:: Exercise brief ::
The lines from the start of the data through the line containing "comparison with MPC" are to be reproduced exactly, both ends included.
════
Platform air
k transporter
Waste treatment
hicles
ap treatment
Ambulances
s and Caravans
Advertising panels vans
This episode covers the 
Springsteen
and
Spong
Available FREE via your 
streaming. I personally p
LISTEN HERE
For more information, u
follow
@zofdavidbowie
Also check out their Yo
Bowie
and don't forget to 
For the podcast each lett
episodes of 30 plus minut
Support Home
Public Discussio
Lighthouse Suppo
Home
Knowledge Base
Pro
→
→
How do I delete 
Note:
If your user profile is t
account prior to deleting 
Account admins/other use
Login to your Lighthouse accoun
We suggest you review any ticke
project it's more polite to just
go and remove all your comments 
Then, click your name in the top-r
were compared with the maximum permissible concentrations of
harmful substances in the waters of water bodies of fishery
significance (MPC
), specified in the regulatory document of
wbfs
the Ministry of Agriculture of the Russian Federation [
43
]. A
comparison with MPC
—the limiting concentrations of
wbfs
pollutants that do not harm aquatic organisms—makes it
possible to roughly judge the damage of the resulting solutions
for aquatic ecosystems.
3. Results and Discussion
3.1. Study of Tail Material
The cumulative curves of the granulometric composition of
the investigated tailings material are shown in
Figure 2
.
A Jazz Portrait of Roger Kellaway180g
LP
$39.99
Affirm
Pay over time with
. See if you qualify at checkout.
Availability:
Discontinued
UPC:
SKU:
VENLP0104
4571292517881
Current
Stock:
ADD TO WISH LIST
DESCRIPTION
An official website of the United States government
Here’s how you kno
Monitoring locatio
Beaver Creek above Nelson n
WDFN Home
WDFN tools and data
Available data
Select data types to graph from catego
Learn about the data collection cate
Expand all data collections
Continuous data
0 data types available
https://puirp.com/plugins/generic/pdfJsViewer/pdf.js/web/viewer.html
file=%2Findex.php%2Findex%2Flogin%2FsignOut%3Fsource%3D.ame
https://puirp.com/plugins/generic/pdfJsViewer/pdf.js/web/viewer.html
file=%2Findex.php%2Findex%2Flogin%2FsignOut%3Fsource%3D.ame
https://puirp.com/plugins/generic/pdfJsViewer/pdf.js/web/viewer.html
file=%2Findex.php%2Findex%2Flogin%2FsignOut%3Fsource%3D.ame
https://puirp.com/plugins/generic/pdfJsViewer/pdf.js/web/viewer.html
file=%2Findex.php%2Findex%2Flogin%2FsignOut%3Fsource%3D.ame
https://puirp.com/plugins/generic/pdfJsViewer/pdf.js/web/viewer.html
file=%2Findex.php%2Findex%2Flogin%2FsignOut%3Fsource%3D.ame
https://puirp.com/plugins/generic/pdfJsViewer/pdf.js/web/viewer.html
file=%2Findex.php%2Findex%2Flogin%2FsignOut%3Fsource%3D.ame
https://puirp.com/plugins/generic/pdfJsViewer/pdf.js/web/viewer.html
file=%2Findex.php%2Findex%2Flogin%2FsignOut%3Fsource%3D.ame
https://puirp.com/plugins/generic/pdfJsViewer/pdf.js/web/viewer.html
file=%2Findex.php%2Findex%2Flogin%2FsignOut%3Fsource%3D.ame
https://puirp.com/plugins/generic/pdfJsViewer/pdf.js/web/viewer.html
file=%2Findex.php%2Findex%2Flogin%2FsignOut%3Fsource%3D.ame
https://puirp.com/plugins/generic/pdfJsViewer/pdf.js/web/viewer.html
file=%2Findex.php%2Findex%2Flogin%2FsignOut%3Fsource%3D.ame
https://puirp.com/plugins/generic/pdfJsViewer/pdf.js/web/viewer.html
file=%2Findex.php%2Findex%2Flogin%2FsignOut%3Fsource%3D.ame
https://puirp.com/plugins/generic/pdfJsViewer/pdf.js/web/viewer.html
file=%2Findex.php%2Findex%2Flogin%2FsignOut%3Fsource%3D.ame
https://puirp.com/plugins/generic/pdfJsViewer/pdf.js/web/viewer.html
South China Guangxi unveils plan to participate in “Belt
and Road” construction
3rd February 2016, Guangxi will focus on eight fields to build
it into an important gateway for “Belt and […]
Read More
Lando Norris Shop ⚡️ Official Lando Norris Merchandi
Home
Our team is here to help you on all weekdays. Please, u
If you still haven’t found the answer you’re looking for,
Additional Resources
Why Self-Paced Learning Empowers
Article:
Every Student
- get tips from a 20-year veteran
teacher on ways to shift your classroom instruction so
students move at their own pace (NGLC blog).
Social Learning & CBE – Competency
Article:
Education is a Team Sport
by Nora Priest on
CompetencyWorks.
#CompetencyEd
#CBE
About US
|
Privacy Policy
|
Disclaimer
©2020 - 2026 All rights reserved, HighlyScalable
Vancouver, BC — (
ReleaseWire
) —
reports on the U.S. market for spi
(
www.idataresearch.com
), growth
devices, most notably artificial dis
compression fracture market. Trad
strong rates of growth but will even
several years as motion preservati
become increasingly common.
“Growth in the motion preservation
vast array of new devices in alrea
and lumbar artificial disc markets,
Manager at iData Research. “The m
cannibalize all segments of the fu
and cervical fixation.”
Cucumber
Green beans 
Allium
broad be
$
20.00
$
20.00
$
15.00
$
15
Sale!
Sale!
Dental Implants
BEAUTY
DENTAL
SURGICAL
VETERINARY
════
:: Solved problem ::
Platform air
k transporter
Waste treatment
hicles
ap treatment
Ambulances
s and Caravans
Advertising panels vans
This episode covers the 
Springsteen
and
Spong
Available FREE via your 
streaming. I personally p
LISTEN HERE
For more information, u
follow
@zofdavidbowie
Also check out their Yo
Bowie
and don't forget to 
For the podcast each lett
episodes of 30 plus minut
Support Home
Public Discussio
Lighthouse Suppo
Home
Knowledge Base
Pro
→
→
How do I delete 
Note:
If your user profile is t
account prior to deleting 
Account admins/other use
Login to your Lighthouse accoun
We suggest you review any ticke
project it's more polite to just
go and remove all your comments 
Then, click your name in the top-r
were compared with the maximum permissible concentrations of
harmful substances in the waters of water bodies of fishery
significance (MPC
), specified in the regulatory document of
wbfs
the Ministry of Agriculture of the Russian Federation [
43
]. A
comparison with MPC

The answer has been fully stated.